De acordo com a Constituição brasileira, nos termos do artigo 5º, que abre a relação dos Direitos e Garantias Fundamentais, diz seu inciso LIV que “ninguém será privado da liberdade ou de seus bens sem o devido processo legal” e, consoante estabelece o inciso LV, “aos litigantes, em processo judicial ou administrativo, e aos acusados em geral são assegurados o contraditório e ampla defesa, com os meios e recursos a ela inerentes”.

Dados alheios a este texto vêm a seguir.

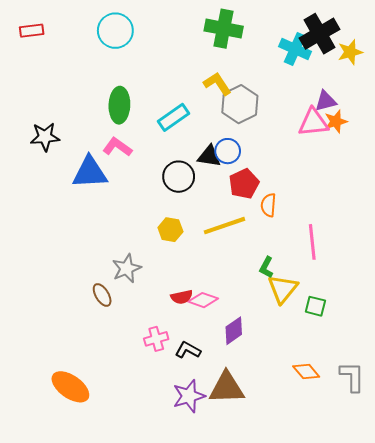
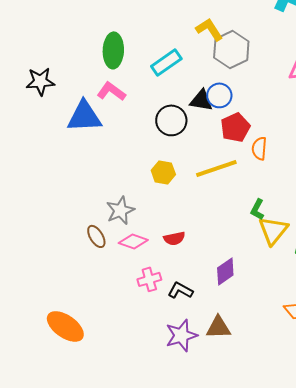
pink diamond: (203, 300) -> (133, 241), moved
brown triangle: (227, 388) -> (218, 327), size x0.7

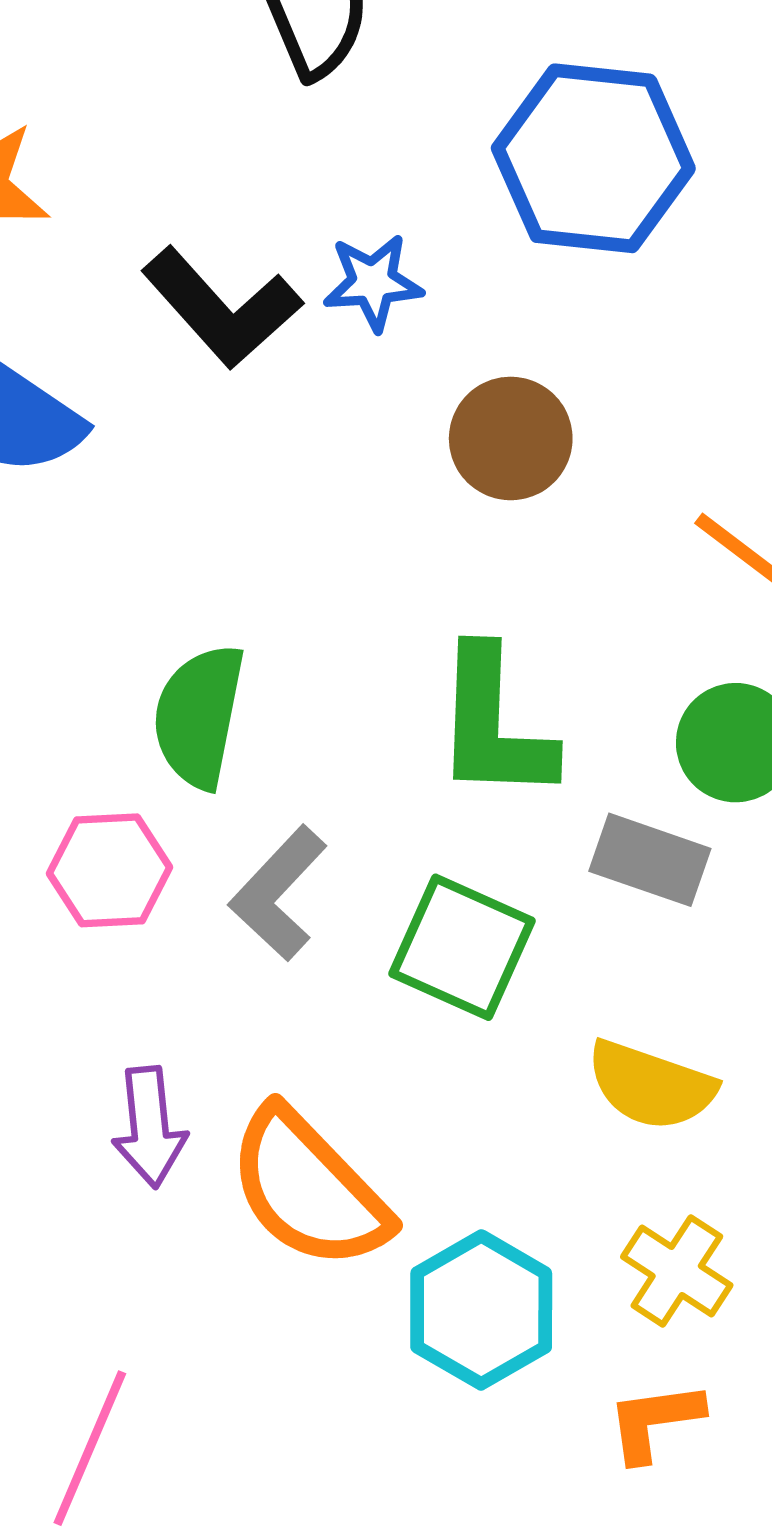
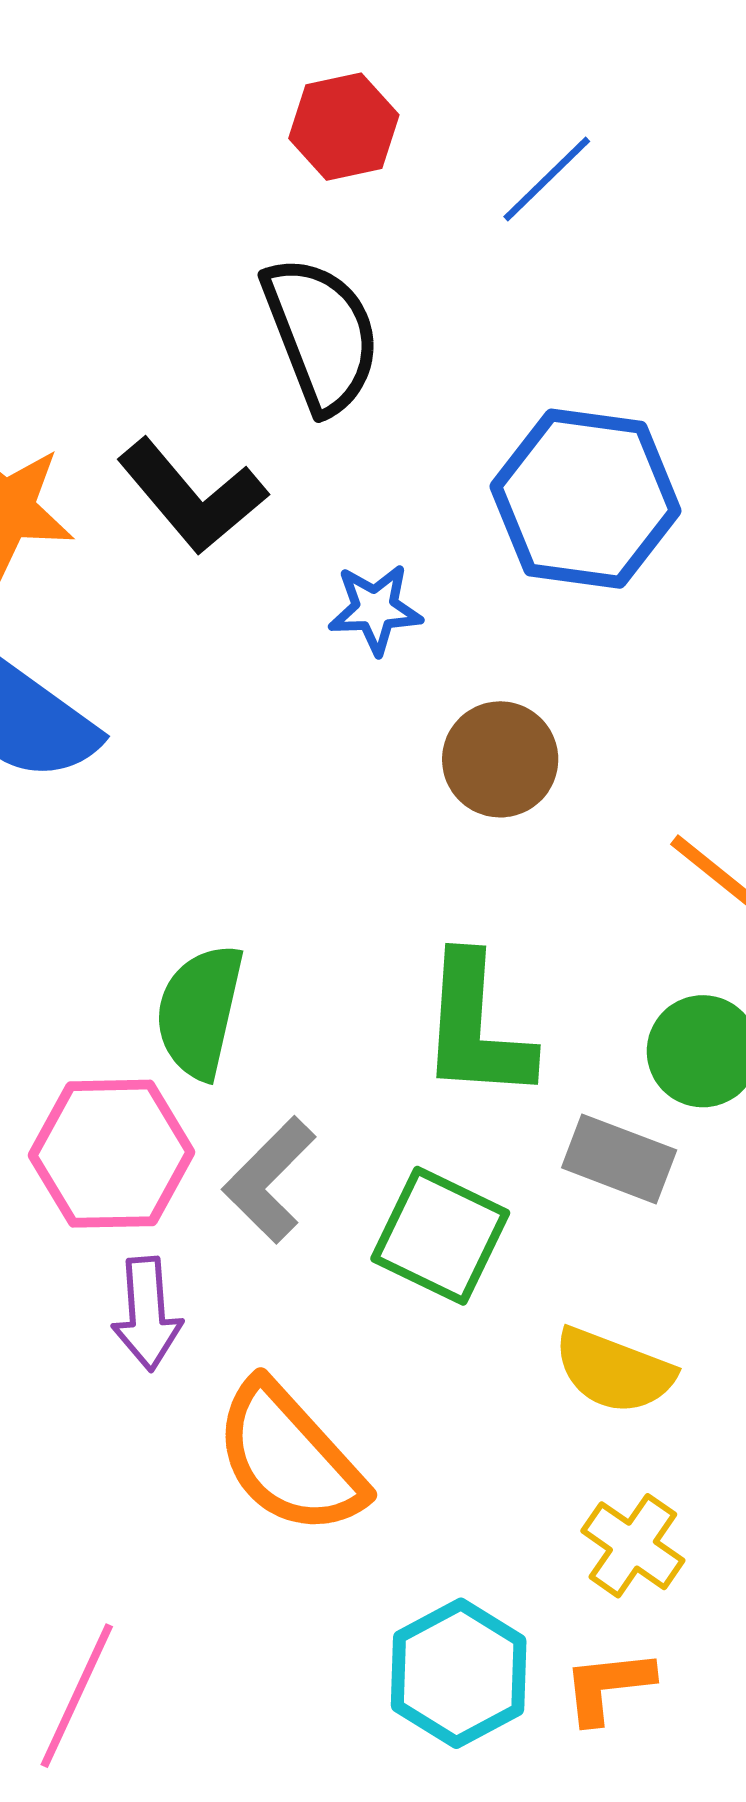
black L-shape: (222, 308) -> (192, 496), moved
pink hexagon: (110, 870) -> (111, 1154), size x1.4
purple arrow: (149, 1127) -> (147, 1314), moved
cyan hexagon: (481, 1310) -> (459, 1673), moved

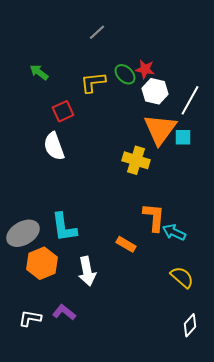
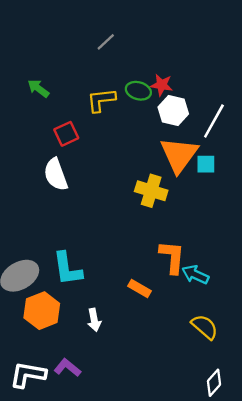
green ellipse: (125, 74) -> (138, 91), turned -30
white arrow: (87, 271) -> (94, 320), size x0.7
white L-shape: (30, 318) -> (28, 375), size x1.4

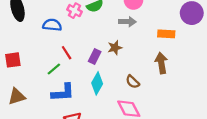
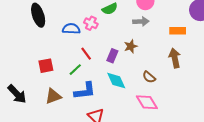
pink cross: (74, 11) -> (91, 23), moved
red square: (13, 60) -> (46, 66), moved
cyan diamond: (97, 83) -> (116, 81), turned -50
brown triangle: (17, 96) -> (53, 96), moved

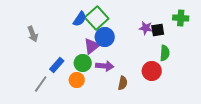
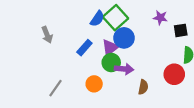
purple star: (146, 28) -> (160, 18), moved
green circle: (83, 63) -> (111, 63), moved
blue rectangle: (57, 65) -> (84, 48), moved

Por seu turno, o inciso LVII do mesmo artigo estatui que “ninguém será considerado culpado até o trânsito em julgado de sentença penal condenatória”. É certo e induvidoso que o Direito nacional consagra, portanto, e de modo enfático, o princípio universalmente aceito entre os povos civilizados, de que as pessoas são consideradas inocentes até prova em contrário e não o inverso disto, isto é, não se aceita a idéia de que as pessoas sejam consideradas culpadas até prova em contrário.

Note-se que esta não é uma simples regra, mas, como dito, um princípio, ou seja, um mandamento nuclear do sistema, verdadeiro alicerce dele, disposição fundamental que se irradia sobre diferentes normas e serve de critério para exata compreensão e inteligência delas, porque lhes define a lógica e a racionalidade. Donde, sabidamente, violar um princípio é muito mais grave que transgredir uma norma. A desatenção ao princípio implica ofensa não apenas a um específico mandamento obrigatório, mas a todo o sistema de comandos. É a mais grave forma de ilegalidade ou inconstitucionalidade, conforme o escalão do princípio violado, porque representa subversão de seus valores fundamentais.

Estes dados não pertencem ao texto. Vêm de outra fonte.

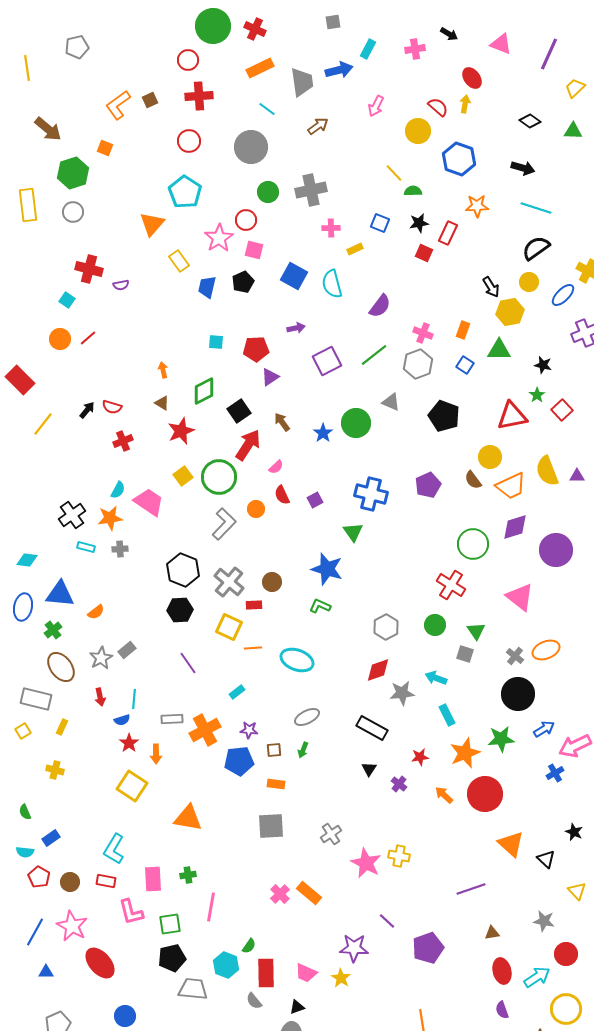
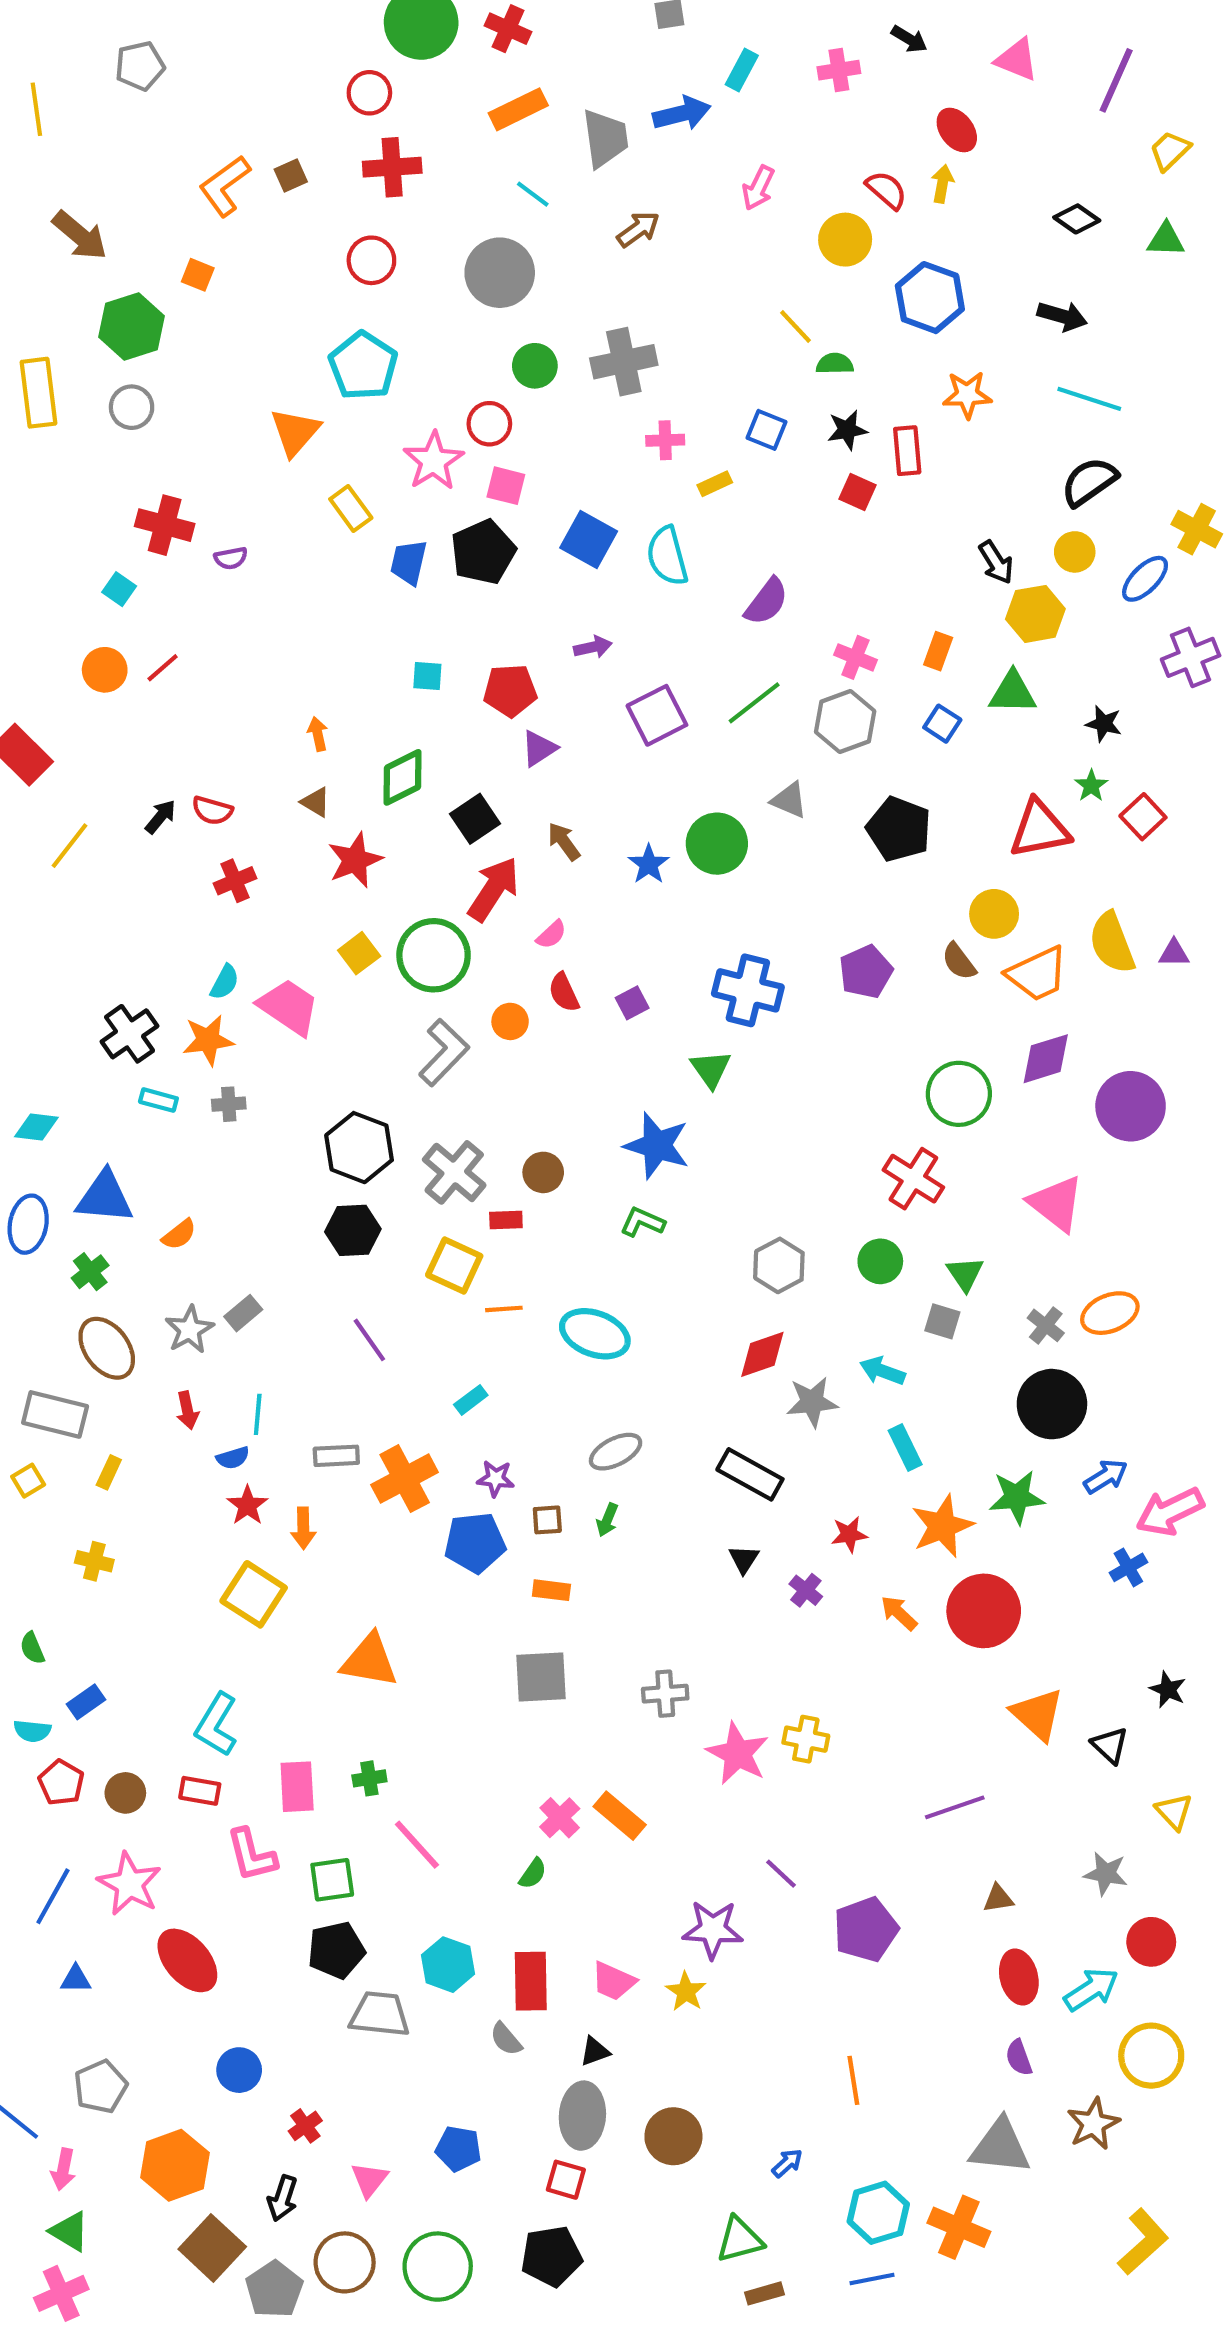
red rectangle: (448, 233) -> (907, 451), turned -30
black pentagon: (243, 282) -> (483, 552), size x1.4
gray cross: (331, 834) -> (665, 1694), turned 30
pink line: (211, 907) -> (417, 1845), turned -52
green semicircle: (249, 946) -> (533, 1874), moved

Cumpre realçar que a inocência até prova em contrário, é não só um princípio constitucional brasileiro, mas se insere entre os denominados princípios gerais de Direito, ou seja, comuns aos povos civilizados, corporificando-se, como disse Eduardo Garcia de Enterría, em "uma condensação dos grandes valores jurídicos materiais que constituem o substractum do ordenamento e da experiência reiterada da vida jurídica”.

O princípio de que ora se cogita, encareça-se, demanda que a condenação de alguém esteja fundada em prova. Evidentemente, pois, não em presunção, pressuposições, suspeitas, meras ilações, ainda que compreensíveis, pois isto implicaria derrogar uma das maiores conquistas do Direito no mundo civilizado e instaurar uma terrível insegurança social.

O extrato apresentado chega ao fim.